First we pick a list of subjects (this is just an example with a few valid entries, and some not valid).

subjects = [ 'portuguese drama',
             'france',
             'drama',
             'women',
             '<INVALID SUBJECT>' ]

Then we proceed with search and corpus building

q = litcorpt.Query()
search = corpus_db.search(q.subject.any(subjects))
drama_corpus = [ document for documents in search for document in documents['contents'] ]

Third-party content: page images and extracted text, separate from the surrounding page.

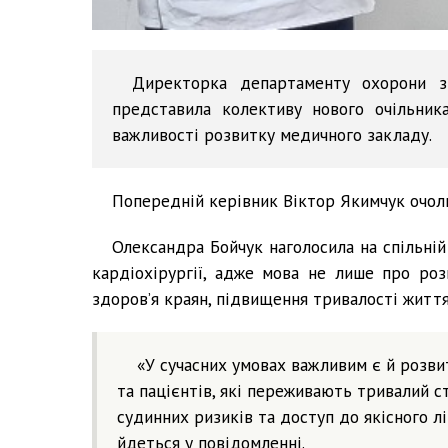
Директорка департаменту охорони зд
представила колективу нового очільник
важливості розвитку медичного закладу.
Попередній керівник Віктор Якимчук очолю
Олександра Бойчук наголосила на спільні
кардіохірургії, адже мова не лише про роз
здоров’я краян, підвищення тривалості життя
«У сучасних умовах важливим є й розви
та пацієнтів, які переживають тривалий с
судинних ризиків та доступ до якісного лі
йдеться у повідомленні.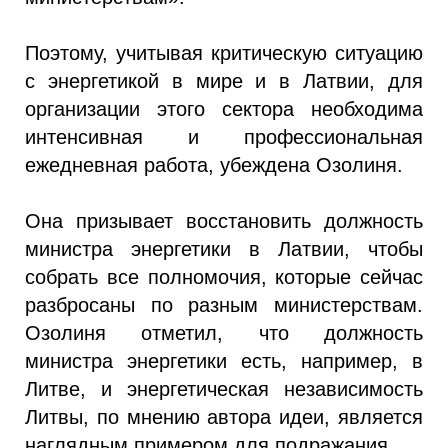
Поэтому, учитывая критическую ситуацию
с энергетикой в ​​мире и в Латвии, для
организации этого сектора необходима
интенсивная и профессиональная
ежедневная работа, убеждена Озолиня.
Она призывает восстановить должность
министра энергетики в Латвии, чтобы
собрать все полномочия, которые сейчас
разбросаны по разным министерствам.
Озолиня отметил, что должность
министра энергетики есть, например, в
Литве, и энергетическая независимость
Литвы, по мнению автора идеи, является
наглядным примером для подражания.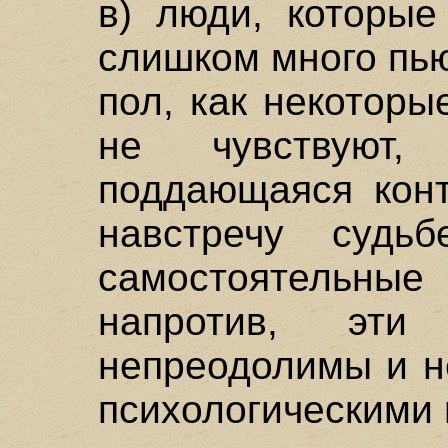
в) люди, которые
слишком много пь
пол, как некоторы
не чувствуют
поддающаяся конт
навстречу судь
самостоятельн
напротив, эти
непреодолимы и н
психологическими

If we want we can easily list the titles in our new drama_corpus

titles = [ document['title'] for document in search ]

Of course we can do the same by any of the fields in document.

Retrieving a document by ID

q = litcorpt.Query()
search  = q.creator.any((q.lastname == 'Macedo') & (q.firstname == 'Joaquim Manuel de'))
doc_ids = litcorpt.doc_id(corpus_db, search)

for doc_id in doc_ids:
  print(corpus_db.get(doc_id=doc_id)['title'])

The structure of a document.

The corpus database is a list of documents. A document is often related with a literary document (book, text, play, etc) and contains the following fields:

index: An unique string to internaly identify the entry. title: A list of titles associated to the entry. Often is a list with a single element. creator: A list of creators. Each creator contains: Role: Creator relationship with the book entry LastName: creator last name, often used in bibliography, FirstName: creator given name, Birth: Creator's birth year. Death: Creator's death year. Place: Creator's birth place. language: A list of ISO entry with language, pt_BR or pt are the most common here. A document can contain many languages. Most of time just one. published: Date of first publish. Multiple edition should use the date of first edition. Except when large changes happened in document, as change of translator, change of ortography. identifier: A unique global identifier, often a ISBN13 for books. original_language: Original language of document. Using ISO entry for language. subject: A list entry subjects. As example: Fantasy, Science-Fiction, Kids. Use lower caps always. genre: A list of literary genre: Novel, Poetry, Lyrics, Theather. Use lower caps always. ortography: Reference to which Portuguese ortography is being used. abstract: The book abstract/resume. notes: Any notes worth of note. contents: Book contents. The text itself.

Caution: Date fields must contain a datetime.date or a string in format "YYYY-MM-DD"

Customizing

By default, the corpus is stored at

${HOME}/litcorpt_data

If you wish to put in a different place, just set the CORPUS_DATAPATH environment variable in your system configuration. For example for bash, add this to your ~/.bashrc

export CORPUS_DATAPATH="/whatever/place/you/want"

Then call your programs using litcorpt or your ipython session

TODO

  • Maybe build some custom functions to handle the most common filter use cases.

    • Given a search return doc_ids (DONE)
    • Given a search return corpus (DONE)
    • Given a search return authors
  • Function to print corpus statistics as:

    1. Number of authors.
    2. Number of books.
    3. Number of words.
    4. Maybe more later... This function may be a good way to write some use cases.